Music Curriculum Intent

In Music, our intent is built on our belief that music learning works best when all pupils are making music within the classroom. The curriculum respects all pupils, no matter what their ability or experience, they are treated as musicians, and are supported to learn and develop inclusively at their own level. A singing strategy is at the heart of the department and vocal work plays a significant role in pupil development. Singing is one of the most positive forms of human activity, supporting physical, mental, emotional and social health, as well as individual development in the same areas. Successful singing is important because it builds self-confidence, promotes self-esteem, always engages emotion, promotes social inclusion, supports social skill development, and enables pupils of different ages and abilities to come together successfully to create something special in the arts. The relevance of repertoire is chosen with pupils in mind, yet it also broadens pupils’ musical horizons whilst making learning engaging. Pupils perform, compose and listen to music through a varied medium of voices, instruments and use of technology, whilst exploring the Inter-related Dimensions of Music. Musical activities, with biases towards singing, contribute positively to the development of pupils’ vocabulary, numeracy and literacy skills. All pupils are given the opportunity to showcase and celebrate their work at different levels – in class, in school and in public. Musical experiences are of high quality with clear progression routes to the next key stage or extracurricular activity. Extension opportunities for enthusiastic pupils who want more music are available in the form of weekly instrumental/vocal tuition and ensemble activities are open to all. The music department has links to the music industry, which enhance opportunities with professional musicians, such as freelance musicians, further education establishments, local theatres and the South Tyneside & Gateshead Music Hub. Social and creative skills are nurtured within the classroom and also via extracurricular activities. Above all, we understand the importance of music in enhancing everyone’s lives and we aim for every one of our pupils to leave this school with a life-long love of music. 

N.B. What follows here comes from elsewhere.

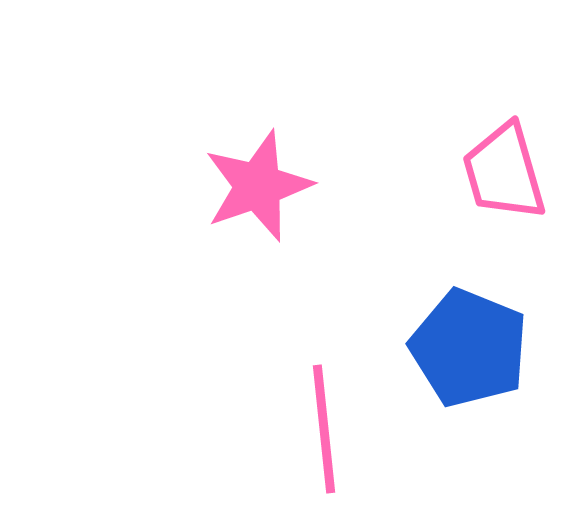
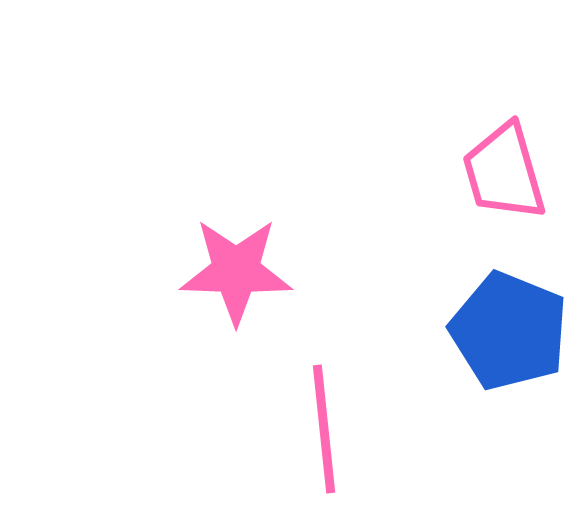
pink star: moved 22 px left, 85 px down; rotated 21 degrees clockwise
blue pentagon: moved 40 px right, 17 px up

At KS3, pupils learn through a vocal curriculum. Pupils perform, compose and listen to music whilst exploring the Inter-related Dimensions of Music. 

At KS4, pupils follow the AQA GCSE Music specification: https://www.aqa.org.uk/subjects/music/gcse/music-8271 

Year 7

(Modules, Topics)

Autumn

Bridging Unit

Spring

Speech/Rap/Beatboxing 

Summer

Ukulele

Year 8

(Modules, Topics)

Autumn

Jazz 

Spring

Ukulele 

Summer

Samba

Year 9

(Modules, Topics)

Autumn

Popular Song

Spring

Electronic Dance Music

Summer

Music for Video Game

Year 10 -11

(Modules, Topics) 

Component 1

Understanding Music

Component 2

Performing Music 

Component 3

Composing Music 

Key Stage 3

Year 7

Audio recording of each pupil (1-part vocals) is made during each assessment cycle to monitor pupil progress.  Formative assessment is carried out as pupil success is noted and targets for improvement are awarded.

Year 8

Audio recording of each pupil (2-part vocals) is made during each assessment cycle to monitor pupil progress.  Formative assessment is carried out as pupil success is noted and targets for improvement are awarded.

Year 9

Audio recording of each pupil (3-part vocals) is made during each assessment cycle to monitor pupil progress.  Formative assessment is carried out as pupil success is noted and targets for improvement are awarded.

Key Stage 4

Year 10

Audio recording of each pupil’s performance is made during each assessment cycle to monitor pupil progress. Pupil’s composition is awarded success and targets for improvement. Understanding of music is assessed and grades (9-1) are awarded. 

Year 11

Audio recording of each pupil’s performance is made during each assessment cycle to monitor pupil progress. Pupil’s composition is awarded success and targets for improvement. Understanding of music is assessed and grades (9-1) are awarded. 

Assessment Cycle 1

Year 7

One-part vocal performance is recorded as an audio file.  The performance is marked using formative assessment in which strengths and targets for improvement are shared.   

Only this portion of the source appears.